World faces ‘water-energy’ crisis

An Afghan girl takes a break from carrying water/AFP

An Afghan girl takes a break from carrying water/AFP

PARIS, Mar 21 – Surging populations and economies in the developing world will cause a double crunch in demand for water and energy in the coming decades, the UN said Friday.

In a report published on the eve of World Water Day, it said the cravings for clean water and electricity were intertwined and could badly strain Earth’s limited resources.

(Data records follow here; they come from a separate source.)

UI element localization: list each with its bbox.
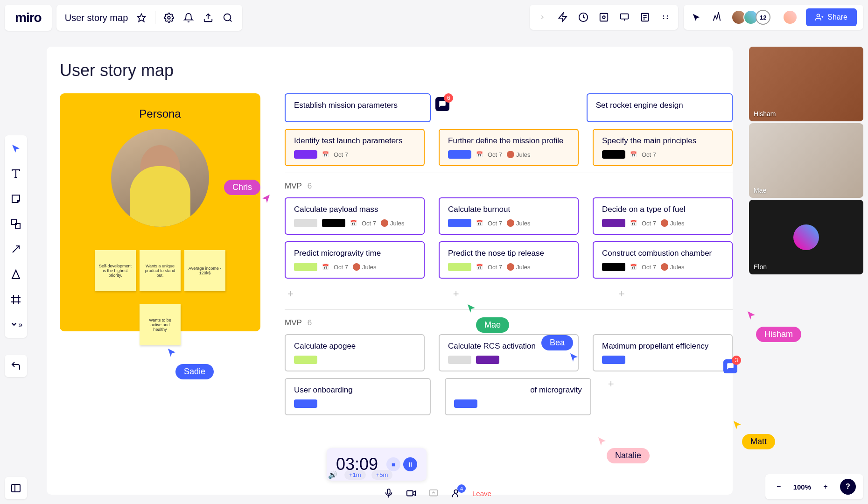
export-icon[interactable] [202,12,214,24]
add-5m-button[interactable]: +5m [371,470,393,480]
star-icon[interactable] [135,12,147,24]
camera-icon[interactable] [405,487,417,499]
svg-point-1 [168,16,171,19]
tag [294,219,317,227]
divider [285,309,733,310]
select-icon[interactable] [8,141,23,156]
video-tile[interactable]: Hisham [749,47,863,121]
sticky-note[interactable]: Wants to be active and healthy [140,304,181,345]
video-tile[interactable]: Elon [749,200,863,274]
story-card[interactable]: Calculate burnout 📅Oct 7Jules [439,197,579,235]
frame-icon[interactable] [8,292,23,307]
comment-icon[interactable]: 6 [435,97,449,111]
svg-point-16 [667,15,668,17]
board-title[interactable]: User story map [65,13,128,23]
frame-title: User story map [60,61,720,80]
add-card-button[interactable]: + [616,285,628,303]
persona-card[interactable]: Persona Self-development is the highest … [60,93,260,331]
bell-icon[interactable] [182,12,195,24]
participants-button[interactable]: 4 [450,487,462,499]
more-tools-icon[interactable]: » [8,317,23,332]
add-card-button[interactable]: + [605,375,617,392]
svg-rect-35 [430,490,438,496]
cursor-icon[interactable] [690,11,702,23]
section-label[interactable]: MVP6 [285,182,733,191]
sticky-note-icon[interactable] [8,191,23,206]
svg-rect-31 [387,489,390,494]
add-card-button[interactable]: + [285,285,296,303]
logo-box[interactable]: miro [5,5,52,31]
settings-icon[interactable] [163,12,175,24]
zoom-value[interactable]: 100% [793,483,811,491]
cursor-natalie: Natalie [607,448,650,463]
sticky-note[interactable]: Average income - 120k$ [184,250,225,291]
my-avatar[interactable] [783,10,798,25]
svg-rect-9 [621,14,629,19]
share-label: Share [827,13,847,21]
avatar-overflow: 12 [756,10,770,25]
persona-title: Persona [74,107,246,120]
sticky-note[interactable]: Wants a unique product to stand out. [140,250,181,291]
chevron-right-icon[interactable] [536,11,548,23]
svg-point-19 [817,14,820,17]
sticky-row: Self-development is the highest priority… [74,250,246,345]
more-apps-icon[interactable] [659,11,672,23]
story-card[interactable]: Construct combustion chamber 📅Oct 7Jules [593,241,733,279]
search-icon[interactable] [222,12,234,24]
shapes-icon[interactable] [8,217,23,231]
reactions-icon[interactable] [711,11,723,23]
cursor-sadie: Sadie [175,364,214,379]
pen-icon[interactable] [8,267,23,282]
share-button[interactable]: Share [806,8,857,26]
story-card[interactable]: Decide on a type of fuel 📅Oct 7Jules [593,197,733,235]
svg-point-18 [667,18,668,19]
timer-icon[interactable] [577,11,589,23]
video-tile[interactable]: Mae [749,123,863,198]
help-button[interactable]: ? [840,479,856,495]
story-card[interactable]: User onboarding [285,378,431,415]
presentation-icon[interactable] [618,11,630,23]
tag [602,219,625,227]
svg-rect-37 [12,484,20,492]
panel-toggle-button[interactable] [5,477,27,499]
undo-button[interactable] [5,355,27,377]
zoom-in-button[interactable]: + [819,481,832,493]
tag [448,150,471,159]
timer-pause-button[interactable]: ⏸ [403,457,417,471]
tag [602,356,625,364]
tag [294,263,317,271]
text-icon[interactable] [8,166,23,181]
arrow-icon[interactable] [8,242,23,257]
video-panel: Hisham Mae Elon [749,47,863,274]
story-card[interactable]: Predict the nose tip release 📅Oct 7Jules [439,241,579,279]
screenshare-icon[interactable] [427,487,440,499]
lightning-icon[interactable] [557,11,569,23]
notes-icon[interactable] [639,11,651,23]
svg-point-17 [663,18,665,19]
story-card[interactable]: of microgravity [445,378,591,415]
comment-icon[interactable]: 3 [723,359,737,373]
add-1m-button[interactable]: +1m [344,470,366,480]
svg-marker-0 [138,14,146,22]
leave-button[interactable]: Leave [472,490,491,497]
sticky-note[interactable]: Self-development is the highest priority… [95,250,136,291]
add-card-button[interactable]: + [450,285,462,303]
mic-icon[interactable] [383,487,395,499]
canvas-frame[interactable]: User story map Persona Self-development … [47,47,733,495]
voting-icon[interactable] [598,11,610,23]
story-card[interactable]: Identify test launch parameters 📅Oct 7 [285,129,425,166]
divider [155,11,155,24]
story-card[interactable]: Calculate payload mass 📅Oct 7Jules [285,197,425,235]
story-card[interactable]: Calculate apogee [285,334,425,371]
activity-card[interactable]: Set rocket engine design [587,93,733,122]
story-card[interactable]: Specify the main principles 📅Oct 7 [593,129,733,166]
zoom-out-button[interactable]: − [773,481,785,493]
tag [448,219,471,227]
story-card[interactable]: Maximum propellant efficiency [593,334,733,371]
story-card[interactable]: Predict microgravity time 📅Oct 7Jules [285,241,425,279]
svg-point-8 [603,16,606,19]
presence-avatars[interactable]: 12 [731,10,770,25]
story-card[interactable]: Further define the mission profile 📅Oct … [439,129,579,166]
sound-icon[interactable]: 🔊 [327,469,339,481]
activity-card[interactable]: Establish mission parameters [285,93,431,122]
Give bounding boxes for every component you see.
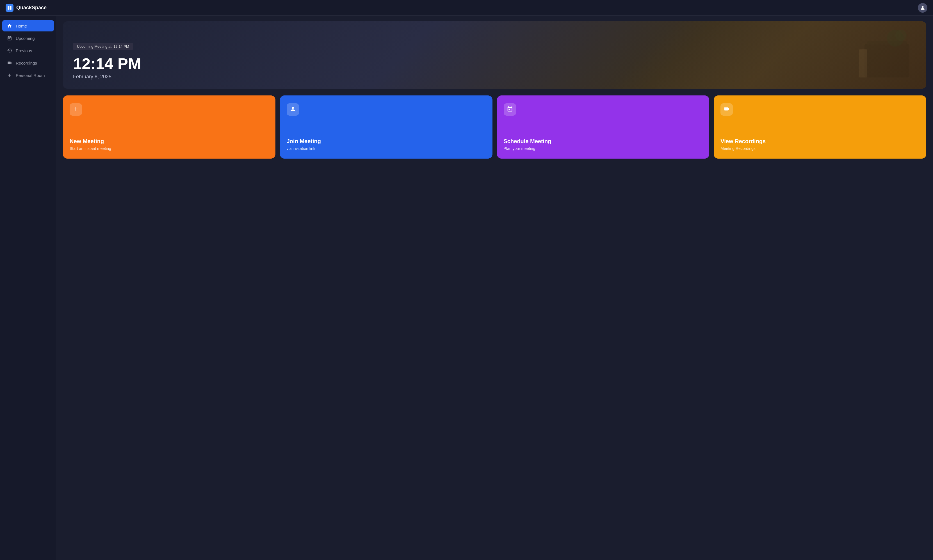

“Demand for freshwater and energy will continue to increase over the coming decades to meet the needs of growing populations and economies, changing lifestyles and evolving consumption patterns, greatly amplifying existing pressures on limited natural resources and on ecosystems,” the report said.

Already, 768 million people do not have access to a safe, reliable source of water, 2.5 billion do not have decent sanitation and more than 1.3 billion do not have mains electricity.

About 20 percent of the world’s aquifers today are depleted, according to the report.

Agriculture accounts for more than two-thirds of water use.

The World Water Development Report, the fifth in the series by the UN Educational, Scientific and Cultural Organisation (UNESCO), is an overview collated from data from scientific studies and investigations by agencies.

It said ever more freshwater will be needed for farming, construction, drinking, cooking, washing and sewerage, but also for energy production — 90 percent of which uses water-intensive techniques today.